In the middle of downtown Greenville, SC, there’s an Irish Pub with a stage near the door. If you get in the door early enough, pound a couple car bombs, flirt with the best bartendress in town at the back bar, and get a good seat, there’s a chance you might hear some good music coming from the stage.

A few nights a month, the musicians have an slothoki open-mic night. I’ve never participated for fear of ruining an otherwise good career as a local personality and back porch guitar picker.

Still, a friend of mine went the other night and sat down on stage. He had the crowd going pretty good, when the regular musicians eventually came up and said, in effect, “Okay, that’s enough.”

The implication was clear.

This is our game. If you wanna play for real, find your own stage.

Well, of course, that doesn’t sit well with anybody. Right?

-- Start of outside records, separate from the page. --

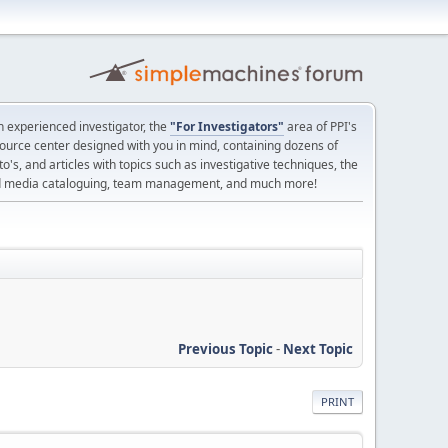
 experienced investigator, the
"For Investigators"
area of PPI's
source center designed with you in mind, containing dozens of
o's, and articles with topics such as investigative techniques, the
nd media cataloguing, team management, and much more!
Previous Topic
-
Next Topic
PRINT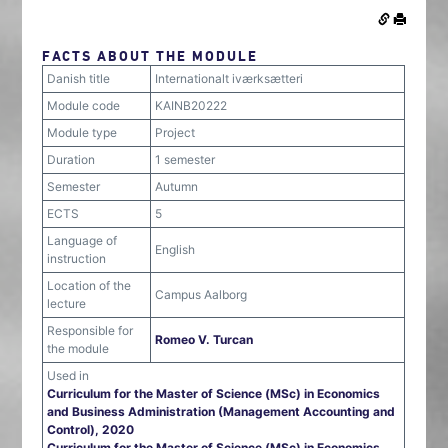
FACTS ABOUT THE MODULE
Danish title
Internationalt iværksætteri
Module code
KAINB20222
Module type
Project
Duration
1 semester
Semester
Autumn
ECTS
5
Language of
English
instruction
Location of the
Campus Aalborg
lecture
Responsible for
Romeo V. Turcan
the module
Used in
Curriculum for the Master of Science (MSc) in Economics
and Business Administration (Management Accounting and
Control), 2020
Curriculum for the Master of Science (MSc) in Economics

benpoker.bmpWell, then let’s talk about Ben.

The chorus in the poker blogging community was nearly synchronized. We all dropped our chips, grabbed our crotch, and made sure our manhood was still there.

Whew, there it is.

How, screamed the chrous girls, cold Ben win a poker championship? How, in the name of all things good and holy, could the poker fates allow the goateed boy-toy to hold up a trophy, smile a bit, and proclaim himself a winner? Watch your feet as we all fly over the shark together, the blogs screamed.

Simply put, folks, as much as we all might hate to admit it, Ben won. Why? Because he won. Simple as that. It doesn’t signal the end of the game. It doesn’t signal the end of the game being cool. And the shark can kiss my ass.

Before you start photoshopping pictures of me kissing Ben’s ass and sending them to my mother, let’s consider this rationally.

Ben may be no poker god, but neither am I. I’m good, but I’m no T.J., no Chan, and certainly no Professor. So, if I were to rake the final pot in a big tournament, would we all be afraid of the shark? I hope not.

What’s more, despite being loathe to defend a celebrity, let’s think about where Ben has been. He got screwed over by some self-important girl. He’s been outed for being a strip-club junkie. He’s been outed for wild nights at the Hard Rock, dropping a couple hundred grand at the blackjack tables and tipping cocktail waitresses with a few hundred per drink.

Ben is just a guy who doesn’t have much else to love right now other than the game of poker (although, the world on the street is that he’s got some new girl and this time it’s love). Still, I get the feeling he’d rather be a poker celebrity rather than an actor.

Me, too.

And so he finally does what we’d all love to do and we try to bust his balls for it.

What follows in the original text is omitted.